Print the line that contains "там + - 10 дней." and every line that follows it in the data below, ending with the final line; include nothing else.

Start of Data for review

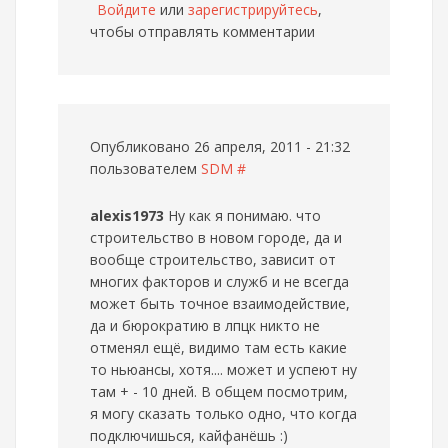
Войдите
или
зарегистрируйтесь
,
чтобы отправлять комментарии
Опубликовано 26 апреля, 2011 - 21:32
пользователем
SDM
#
alexis1973
Ну как я понимаю. что
строительство в новом городе, да и
вообще строительство, зависит от
многих факторов и служб и не всегда
может быть точное взаимодействие,
да и бюрократию в лпцк никто не
отменял ещё, видимо там есть какие
то ньюансы, хотя.... может и успеют ну
там + - 10 дней. В общем посмотрим,
я могу сказать только одно, что когда
подключишься, кайфанёшь :)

End of Data for review

Answer section.
там + - 10 дней. В общем посмотрим,
я могу сказать только одно, что когда
подключишься, кайфанёшь :)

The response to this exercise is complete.